Have you ever gotten a phone call, email or pop-up from someone trying to scam you with an obviously non-existent problem with your computer that will be expensive to solve?
French security researcher Ivan Kwiatkowski knows how you feel, but he wasn't content with hanging up or uttering a few choice words of reprimand. He decided to give them a taste of their own medicine, as he described in a blog earlier this month.
The tech support scam has been around for the better part of a decade, bilking an estimated 3.3 million people in the US out of more than $1.5 billion in 2015, according to Microsoft. Your typical scam, as described by security software maker Malwarebytes, is pretty simple: Pretend to be from a reputable company such as Microsoft, trick the victim with phony error messages and then collect money with the promise of resolving the issue.
But when his parents received a warning that their computer was infected with the Zeus virus, Kwiatkowski decided to have some fun, booting up a virtual machine and calling the tech support number listed. Following the support rep's instructions, Kwiatkowski downloaded a remote-assistance client that gave Patricia -- his support rep -- access to the files on the virtual machine.

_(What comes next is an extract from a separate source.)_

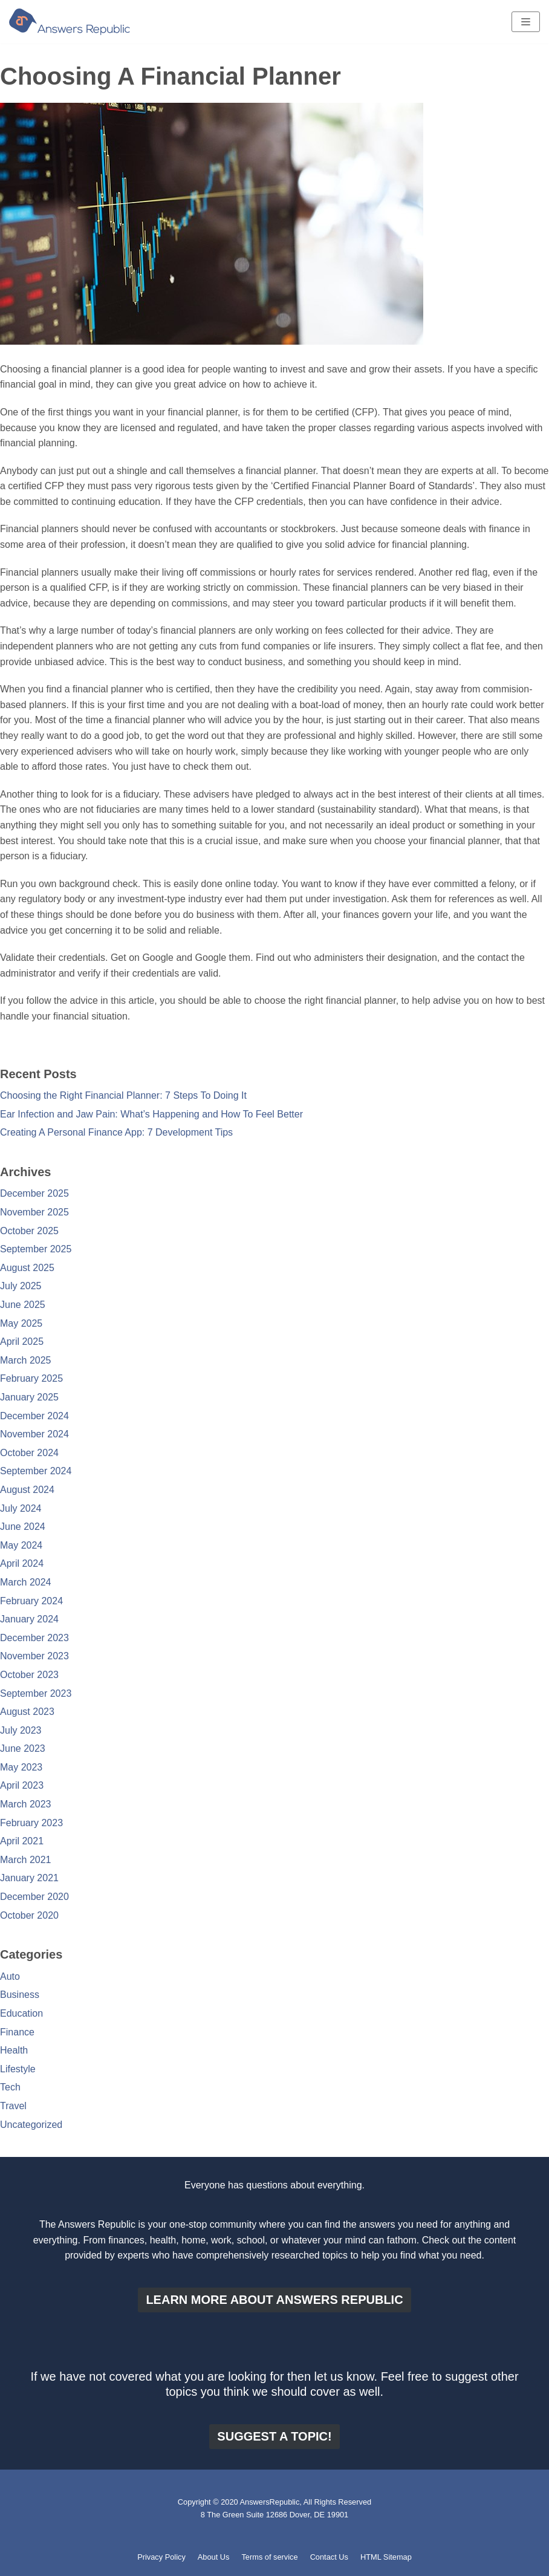  I want to click on March 2025, so click(25, 1360).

She begins berating him about his poor computer hygiene. Staying in character, he innocently spars with Patricia about an alleged hacker she has identified as attached to his computer, her location, and even basic computer definitions. But he throws her for a loop when asks where in Paris he can purchase the $190 software necessary to repair his system. She informs him that it's an exclusive program "distributed only through Microsoft's premium partners and Microsoft's secure channels."
"Oh, so I just have to get it from microsoft.com then?" he asks. She pauses but answers "yes," and the call ends soon after when it becomes apparent that she has nothing to sell him.
But Kwiatkowski wasn't quite done toying with his scammers. He called back, getting a different assistant who tried to sell him on the software again. Still in character, Kwiatkowski offered a series of fake credit card numbers that baffle a team of operators he can hear in the background attempting to charge the accounts.
"That's when I'm hit by a stroke of genius," he says in his blog post. He retrieves a sample of the latest Lochy ransomware and emails it to his new tech support rep under the guise that it's a picture of his credit card. As the ransomware quietly encrypts the rep's files, Kwiatkowski offers more fake credit card numbers before the rep gives up.
While the ransomware could be considered a nice salvo against scammers, Kwiatkowski says his real goal is to waste their time, making the scamming operation less profitable.
"Scammers don't have the time to separate legitimate [victims] from the ones who just pretend," he says. "Their business model relies on the fact that only gullible people will reply."
Whether he made a dent in their operation is up for debate, but you can follow Kwiatkowski's adventure in crime and punishment on his blog.